## Data excerpts
◇ ◇ ◇
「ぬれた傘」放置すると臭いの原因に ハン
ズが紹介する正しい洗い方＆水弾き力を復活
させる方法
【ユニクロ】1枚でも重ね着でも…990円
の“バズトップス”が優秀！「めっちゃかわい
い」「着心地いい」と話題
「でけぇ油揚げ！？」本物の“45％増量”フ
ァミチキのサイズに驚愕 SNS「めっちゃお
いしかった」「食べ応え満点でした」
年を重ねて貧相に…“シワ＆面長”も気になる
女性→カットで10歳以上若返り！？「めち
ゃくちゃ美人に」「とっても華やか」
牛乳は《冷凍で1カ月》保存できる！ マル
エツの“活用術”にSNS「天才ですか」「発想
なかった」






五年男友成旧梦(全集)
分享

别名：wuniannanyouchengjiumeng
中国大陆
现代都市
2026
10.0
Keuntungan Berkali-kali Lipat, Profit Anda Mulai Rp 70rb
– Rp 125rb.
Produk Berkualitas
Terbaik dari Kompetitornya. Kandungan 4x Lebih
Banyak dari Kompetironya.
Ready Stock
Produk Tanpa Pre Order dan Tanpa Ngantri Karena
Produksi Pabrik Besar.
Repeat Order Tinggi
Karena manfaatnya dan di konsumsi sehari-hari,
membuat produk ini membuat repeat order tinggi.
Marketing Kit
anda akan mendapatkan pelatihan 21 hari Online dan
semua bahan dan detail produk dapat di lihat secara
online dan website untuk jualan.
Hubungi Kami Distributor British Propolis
◇ ◇ ◇
## Instructions to follow
Print the records above again, every one, exactly as written.

## Your response
「ぬれた傘」放置すると臭いの原因に ハン
ズが紹介する正しい洗い方＆水弾き力を復活
させる方法
【ユニクロ】1枚でも重ね着でも…990円
の“バズトップス”が優秀！「めっちゃかわい
い」「着心地いい」と話題
「でけぇ油揚げ！？」本物の“45％増量”フ
ァミチキのサイズに驚愕 SNS「めっちゃお
いしかった」「食べ応え満点でした」
年を重ねて貧相に…“シワ＆面長”も気になる
女性→カットで10歳以上若返り！？「めち
ゃくちゃ美人に」「とっても華やか」
牛乳は《冷凍で1カ月》保存できる！ マル
エツの“活用術”にSNS「天才ですか」「発想
なかった」






五年男友成旧梦(全集)
分享

别名：wuniannanyouchengjiumeng
中国大陆
现代都市
2026
10.0
Keuntungan Berkali-kali Lipat, Profit Anda Mulai Rp 70rb
– Rp 125rb.
Produk Berkualitas
Terbaik dari Kompetitornya. Kandungan 4x Lebih
Banyak dari Kompetironya.
Ready Stock
Produk Tanpa Pre Order dan Tanpa Ngantri Karena
Produksi Pabrik Besar.
Repeat Order Tinggi
Karena manfaatnya dan di konsumsi sehari-hari,
membuat produk ini membuat repeat order tinggi.
Marketing Kit
anda akan mendapatkan pelatihan 21 hari Online dan
semua bahan dan detail produk dapat di lihat secara
online dan website untuk jualan.
Hubungi Kami Distributor British Propolis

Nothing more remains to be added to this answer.